Clinical research & EBM · Reference
What are the levels of evidence?
Levels of evidence are a hierarchy that ranks study designs by how well they support causal conclusions, from systematic reviews and randomized controlled trials at the top to expert opinion at the base. The hierarchy guides which evidence to weight most heavily.
The evidence hierarchy
A conventional hierarchy, often drawn as a pyramid, ranks designs by their vulnerability to bias. At the top sit systematic reviews and meta-analyses of randomized controlled trials, which synthesise the strongest individual studies. Below them come single RCTs, then cohort studies, then case-control studies, then case series and case reports, and at the base, expert opinion and mechanistic reasoning. Designs higher in the hierarchy give more protection against confounding and other biases, so they generally warrant more weight.
How to read the hierarchy
The hierarchy is a guide, not an absolute rule. A poorly conducted RCT can be less trustworthy than a large, well-designed cohort study, and the best design depends on the question: for questions about harm or prognosis, observational designs are often the most feasible and appropriate. The hierarchy ranks designs in the abstract; appraising an actual study still requires assessing its conduct and risk of bias. Read this way, levels of evidence direct attention to the strongest available evidence while leaving room for judgement about quality.
From levels to GRADE
Because simple design-based hierarchies can be blunt, modern frameworks assess the certainty of a body of evidence more granularly. GRADE (Grading of Recommendations, Assessment, Development and Evaluations) starts from study design but then rates certainty up or down for factors such as risk of bias, inconsistency, indirectness, imprecision and publication bias. It separates the certainty of evidence from the strength of any recommendation. GRADE is now widely used in guideline development and complements the traditional levels-of-evidence picture central to evidence-based medicine.
Key facts
At a glance
- Top tier: Systematic reviews and meta-analyses of RCTs
- Then: Randomized controlled trials, then cohort studies
- Lower tiers: Case-control, case series, then expert opinion
- Ranks by: Vulnerability to bias and confounding
- Modern tool: GRADE certainty assessment
- Caveat: Design rank is not the same as study quality
Common questions
FAQ
What sits at the top of the evidence hierarchy?+
Systematic reviews and meta-analyses of randomized controlled trials are usually placed at the top, because they synthesise the strongest individual studies. Single RCTs follow, then cohort studies, case-control studies, case series and, lowest, expert opinion.

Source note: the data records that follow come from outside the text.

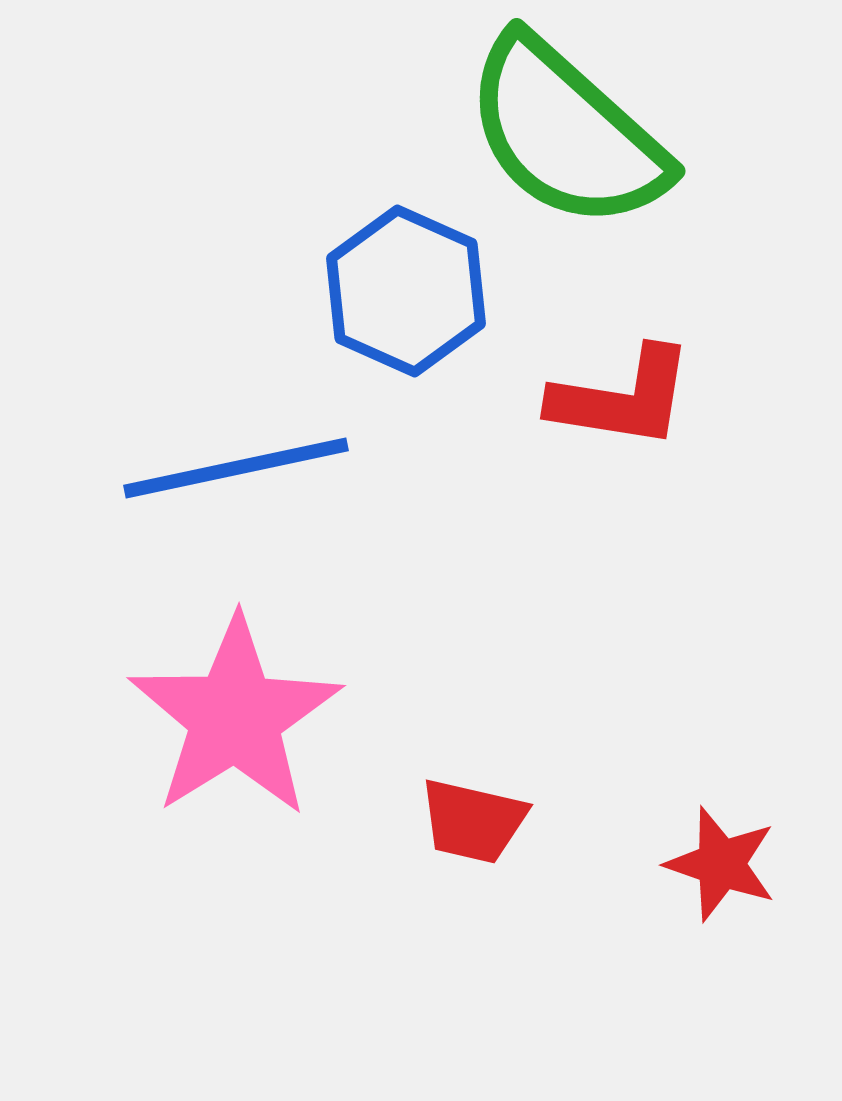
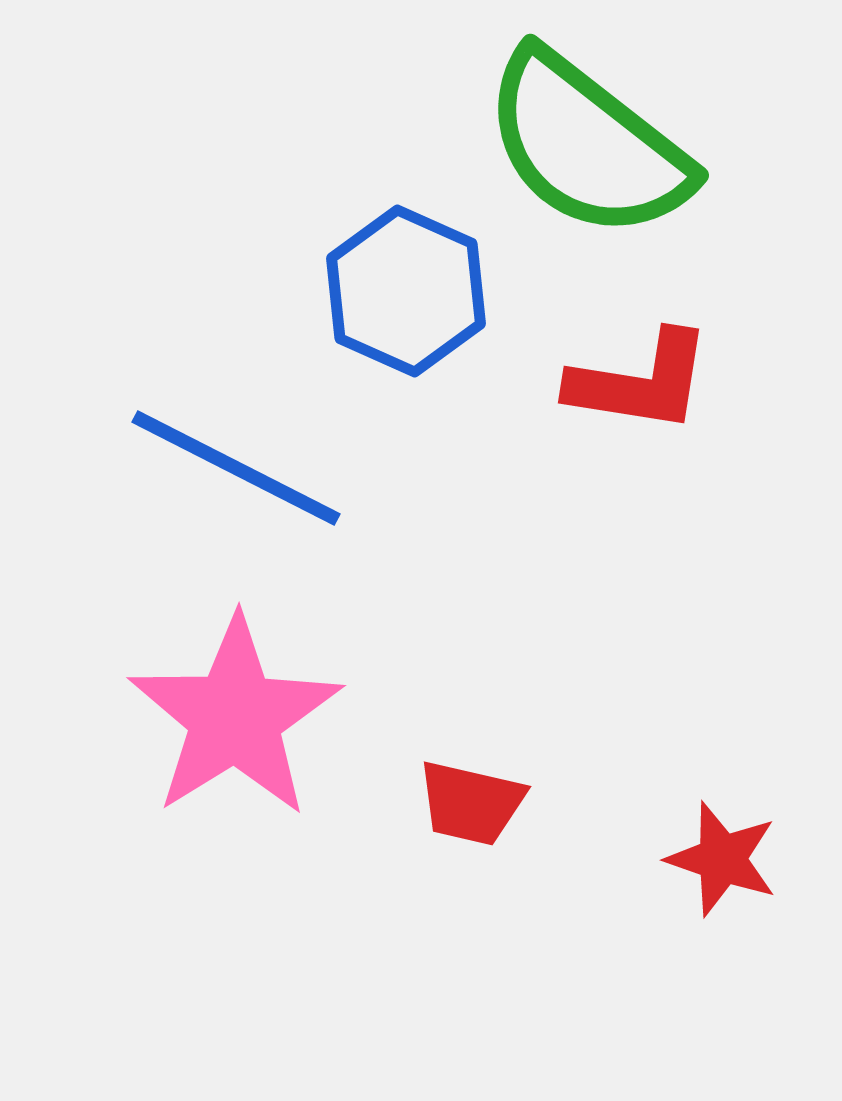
green semicircle: moved 21 px right, 12 px down; rotated 4 degrees counterclockwise
red L-shape: moved 18 px right, 16 px up
blue line: rotated 39 degrees clockwise
red trapezoid: moved 2 px left, 18 px up
red star: moved 1 px right, 5 px up
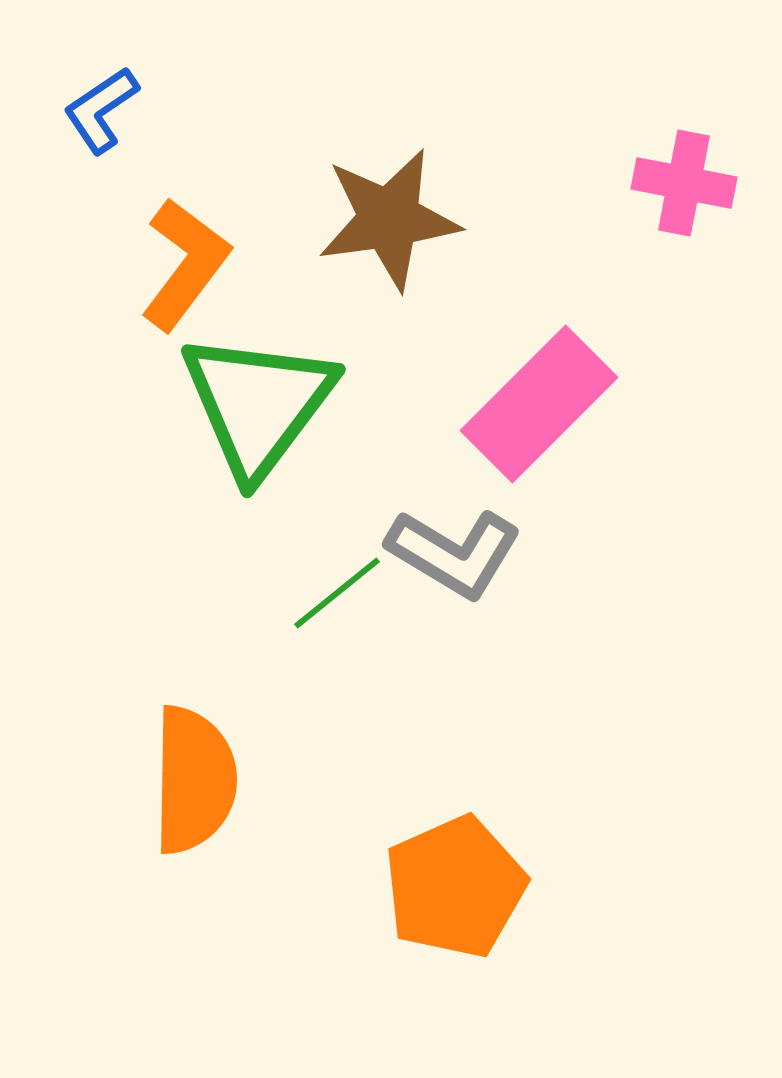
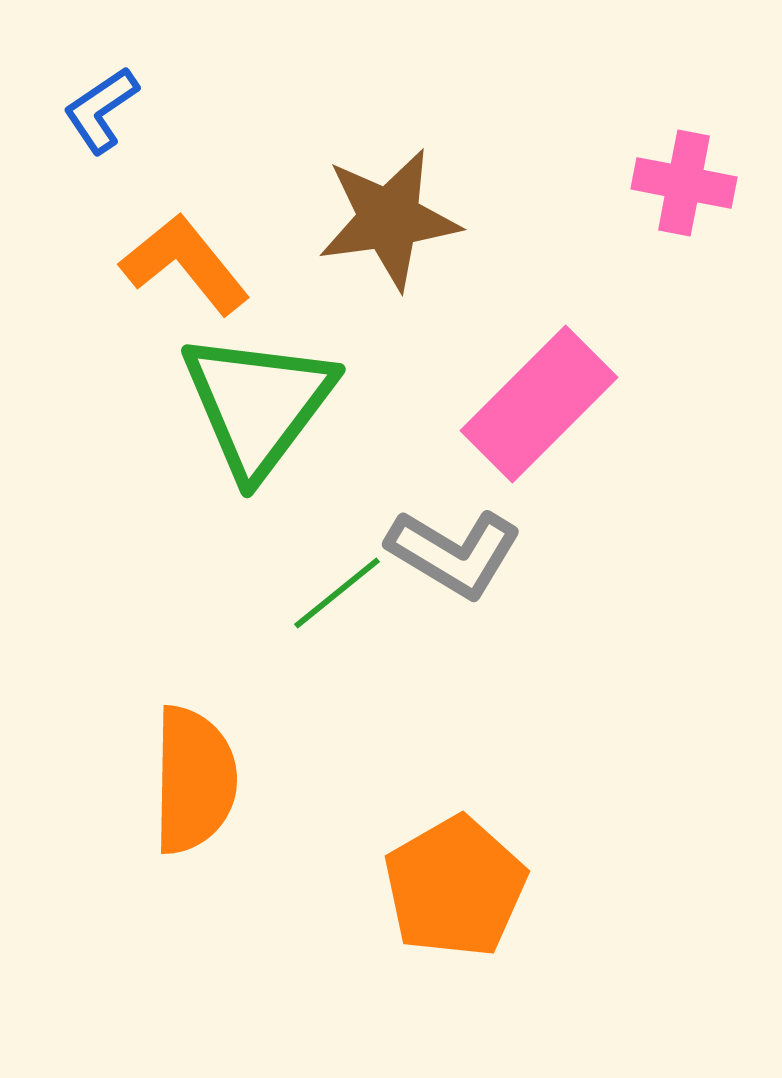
orange L-shape: rotated 76 degrees counterclockwise
orange pentagon: rotated 6 degrees counterclockwise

Does a higher level always mean better evidence?+
Not automatically. The hierarchy ranks designs in the abstract, but a poorly conducted high-level study can be less reliable than a well-designed lower-level one. Appraising any individual study still requires assessing its conduct and risk of bias.
What is GRADE?+
GRADE is a framework that rates the certainty of a body of evidence, starting from study design and then adjusting for factors such as risk of bias, inconsistency and imprecision. It separates the certainty of evidence from the strength of a recommendation and is widely used in guidelines.